The Cdc25 phosphatase has a crucial and conserved role in the initiation of mitosis in eukaryotic cells; it activates the major mitotic protein kinase (composed of cyclin B and its partner catalytic subunit cyclin-dependent kinase 1 [CDK1])1 (Nurse 1990; Dunphy 1994). Cyclin B/CDK1 causes profound changes in the cell architecture such as nuclear envelope breakdown and reorganization of the microtubule and actin filament networks in part by directly phosphorylating a number of important structural components of the cell (for review see Jackman and Pines 1997; Nigg 1993). In general, with the exception of budding yeast (Amon et al. 1992; Sorger and Murray 1992), a pool of cyclin B–CDK1 complexes accumulates through late S and G2 phase that is kept inactive by phosphorylation on residues in the ATP binding site of CDK1 (for review see Lew and Kornbluth 1996). One of these residues, tyrosine 15, is phosphorylated in all cells by the Wee1/Mik1 kinase (Russell and Nurse 1987a; Gould and Nurse 1989; Lundgren et al. 1991; Parker et al. 1992; McGowan and Russell 1993) and phosphorylation at this site appears to interfere with phosphotransfer to a bound substrate (Atherton Fessler et al. 1993). In animal cells, and in fission yeast under certain conditions (Den Haese et al. 1995), the adjacent residue, threonine 14, is phosphorylated by the membrane-bound Myt1 kinase (Kornbluth et al. 1994; Mueller et al. 1995; Booher et al. 1997; Liu et al. 1997) that interferes with ATP binding (Booher et al. 1997). The Cdc25 phosphatases are able to remove the phosphate from both Y15 and T14 and thereby activate cyclin B/CDK1 (Dunphy and Kumagai 1991; Gautier et al. 1991; Kumagai and Dunphy 1991; Millar et al. 1991b; Strausfeld et al. 1991; Sebastian et al. 1993).
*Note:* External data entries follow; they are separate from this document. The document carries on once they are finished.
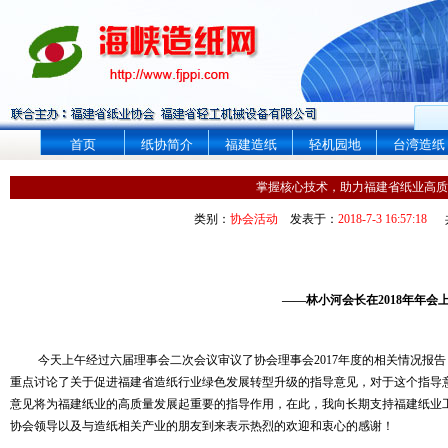
首页
纸协简介
福建造纸
轻机园地
台湾造纸
掌握核心技术，助力福建省纸业高质
类别：
协会活动
发表于：
2018-7-3 16:57:18
——林小河会长在
2018
年年会
今天上午经过六届理事会二次会议审议了协会理事会
2017
年度的相关情况报告
重点讨论了关于促进福建省造纸行业绿色发展转型升级的指导意见，对于这个指导
意见将为福建纸业的高质量发展起重要的指导作用，在此，我向长期支持福建纸业
协会领导以及与造纸相关产业的朋友到来表示热烈的欢迎和衷心的感谢！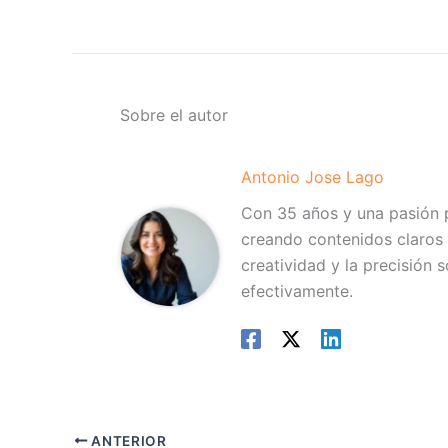
Sobre el autor
Antonio Jose Lago
Con 35 años y una pasión p
creando contenidos claros 
creatividad y la precisión 
efectivamente.
ANTERIOR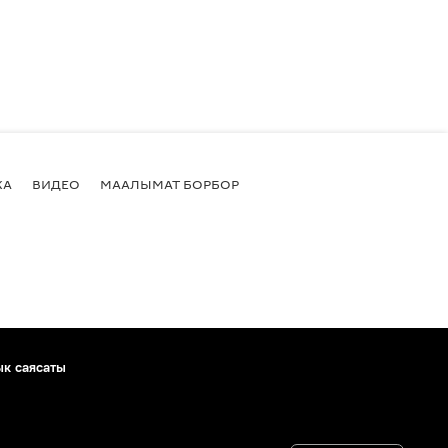
КА
ВИДЕО
МААЛЫМАТ БОРБОР
ык саясаты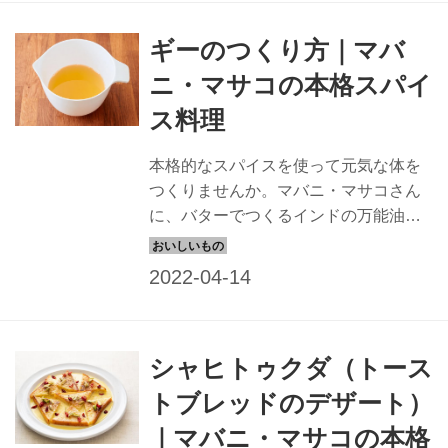
ギーのつくり方｜マバ
ニ・マサコの本格スパイ
ス料理
本格的なスパイスを使って元気な体を
つくりませんか。マバニ・マサコさん
に、バターでつくるインドの万能油
「ギー」のつくり方 を教えていただき
ます。
シャヒトゥクダ（トース
トブレッドのデザート）
｜マバニ・マサコの本格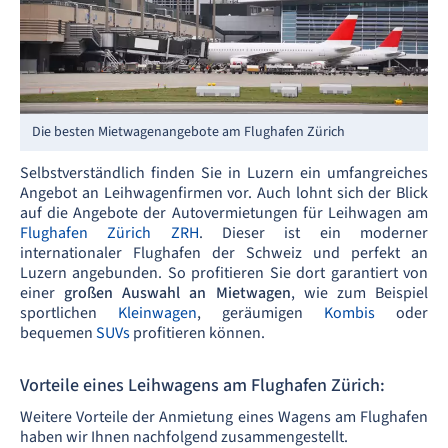
Die besten Mietwagenangebote am Flughafen Zürich
Selbstverständlich finden Sie in Luzern ein umfangreiches
Angebot an Leihwagenfirmen vor. Auch lohnt sich der Blick
auf die Angebote der Autovermietungen für Leihwagen am
Flughafen Zürich ZRH
. Dieser ist ein moderner
internationaler Flughafen der Schweiz und perfekt an
Luzern angebunden. So profitieren Sie dort garantiert von
einer
großen Auswahl an Mietwagen
, wie zum Beispiel
sportlichen
Kleinwagen
, geräumigen
Kombis
oder
bequemen
SUVs
profitieren können.
Vorteile eines Leihwagens am Flughafen Zürich:
Weitere Vorteile der Anmietung eines Wagens am Flughafen
haben wir Ihnen nachfolgend zusammengestellt.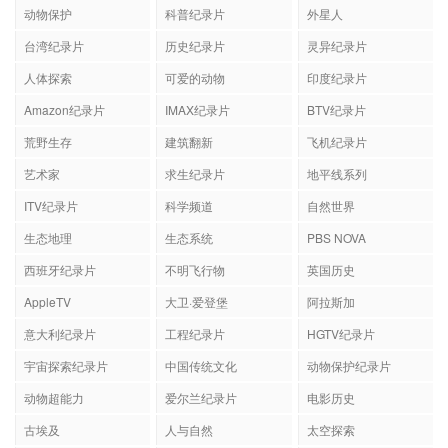
动物保护
科普纪录片
外星人
台湾纪录片
历史纪录片
灵异纪录片
人体探索
可爱的动物
印度纪录片
Amazon纪录片
IMAX纪录片
BTV纪录片
荒野生存
建筑翻新
飞机纪录片
艺术家
求生纪录片
地平线系列
ITV纪录片
科学频道
自然世界
生态地理
生态系统
PBS NOVA
西班牙纪录片
不明飞行物
英国历史
AppleTV
大卫·爱登堡
阿拉斯加
意大利纪录片
工程纪录片
HGTV纪录片
宇宙探索纪录片
中国传统文化
动物保护纪录片
动物超能力
爱尔兰纪录片
电影历史
古埃及
人与自然
太空探索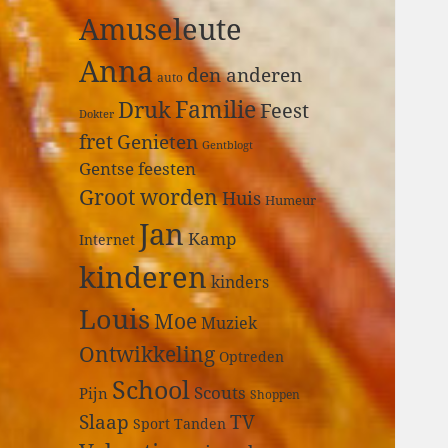
a
Amuseleute
r
:
Anna
den anderen
auto
Druk
Familie
Feest
Dokter
fret
Genieten
Gentblogt
Gentse feesten
Groot worden
Huis
Humeur
Jan
Kamp
Internet
kinderen
kinders
Louis
Moe
Muziek
Ontwikkeling
Optreden
School
Scouts
Pijn
Shoppen
Slaap
TV
Sport
Tanden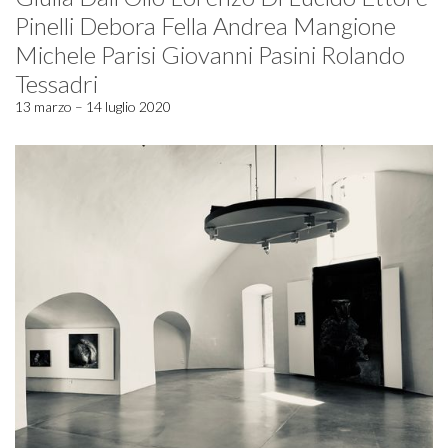
Pinelli Debora Fella Andrea Mangione
Michele Parisi Giovanni Pasini Rolando
Tessadri
13 marzo – 14 luglio 2020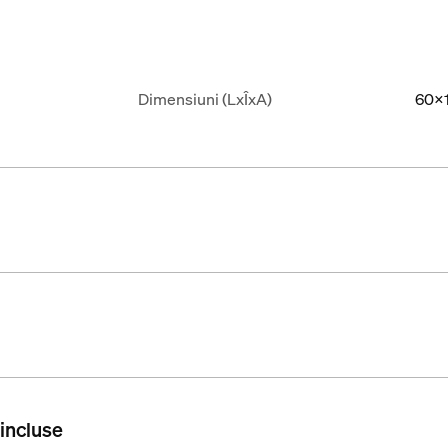
Dimensiuni (LxÎxA)
60x
 incluse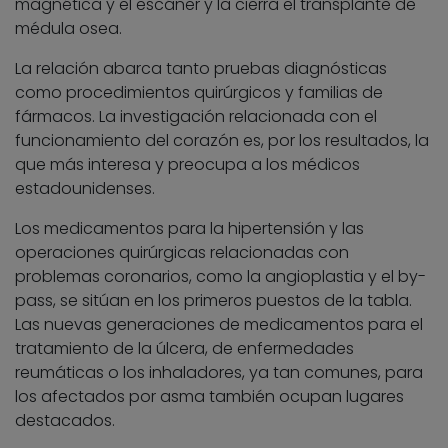
magnética y el escáner y la cierra el transplante de
médula osea.
La relación abarca tanto pruebas diagnósticas
como procedimientos quirúrgicos y familias de
fármacos. La investigación relacionada con el
funcionamiento del corazón es, por los resultados, la
que más interesa y preocupa a los médicos
estadounidenses.
Los medicamentos para la hipertensión y las
operaciones quirúrgicas relacionadas con
problemas coronarios, como la angioplastia y el by-
pass, se sitúan en los primeros puestos de la tabla.
Las nuevas generaciones de medicamentos para el
tratamiento de la úlcera, de enfermedades
reumáticas o los inhaladores, ya tan comunes, para
los afectados por asma también ocupan lugares
destacados.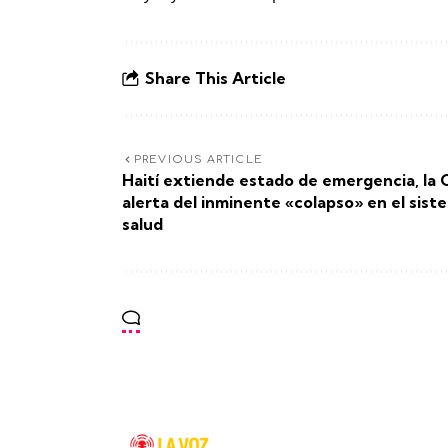
Share This Article
PREVIOUS ARTICLE
Haití extiende estado de emergencia, la
alerta del inminente «colapso» en el sist
salud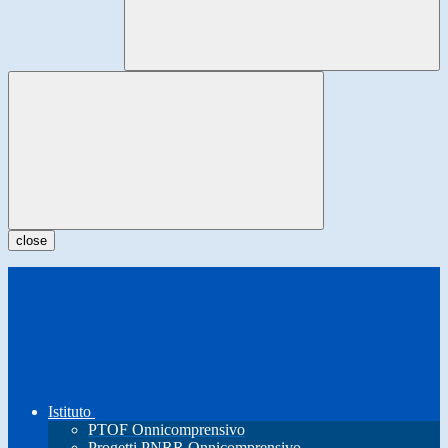
close
Istituto
PTOF Onnicomprensivo
Progetti PNRR Onnicomprensivo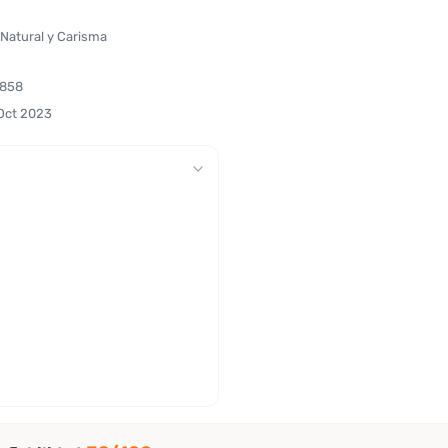
 Natural y Carisma
4858
Oct 2023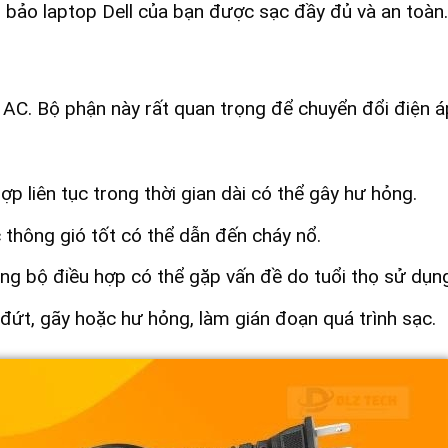
 bảo laptop Dell của bạn được sạc đầy đủ và an toàn.
 AC. Bộ phận này rất quan trọng để chuyển đổi điện á
 liên tục trong thời gian dài có thể gây hư hỏng.
thông gió tốt có thể dẫn đến cháy nổ.
ong bộ điều hợp có thể gặp vấn đề do tuổi thọ sử dụn
 đứt, gãy hoặc hư hỏng, làm gián đoạn quá trình sạc.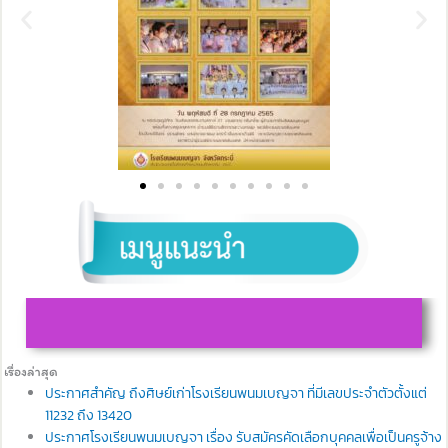
เรื่องล่าสุด
ประกาศสำคัญ ถึงศิษย์เก่าโรงเรียนพนมเบญจา ที่มีเลขประจำตัวตั้งแต่
11232 ถึง 13420
ประกาศโรงเรียนพนมเบญจา เรื่อง รับสมัครคัดเลือกบุคคลเพื่อเป็นครูจ้าง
Initial experiments using fission yeast showed that cdc25 is a dosage-dependent regulator of mitosis (Russell and Nurse 1986) whose level is partially regulated by proteolysis mediated by the pub1 gene product (Nefsky and Beach 1996). Cells with a defective cdc25 gene product have a pronounced G2 delay before they enter mitosis, therefore, they grow to a longer size than wild-type cells (Russell and Nurse 1986). Conversely, cells that overexpress cdc25 or have a defect in the wee1 kinase that antagonizes cdc25, enter mitosis prematurely and, therefore, divide at a smaller size than normal cells (Russell and Nurse 1987b; Enoch and Nurse 1990). Thus, the balance between the activities of cdc25 and wee1 determines when a cell enters mitosis. This control mechanism is responsive to the state of the DNA. Unreplicated or damaged DNA prevents cells from entering mitosis by altering the balance between the activities of cdc25 and wee1, such that fission yeast cells with a mutant CDK1 (cdc2) gene that cannot be phosphorylated by wee1/mik1 enter mitosis regardless of the state of the DNA (Gould and Nurse 1989; Enoch and Nurse 1990). Recently, the molecular mechanism linking damaged DNA to the activation of CDK1 has been partially elucidated. The Cds1 and Chk1 genes, which are activated by unreplicated DNA and DNA damage (Boddy et al. 1998; Blasina et al. 1999), phosphorylate a conserved site on cdc25 to create a binding site for a 14-3-3 protein that prevents cdc25 from activating cyclin B/CDK1 (Furnari et al. 1997; Peng et al. 1997; Sanchez et al. 1997; Lopez-Girona et al. 1999). In fission yeast, cds1 also phosphorylates the wee1 kinase and is required for the accumulation of the mik1 kinase in response to unreplicated DNA (Boddy et al. 1998).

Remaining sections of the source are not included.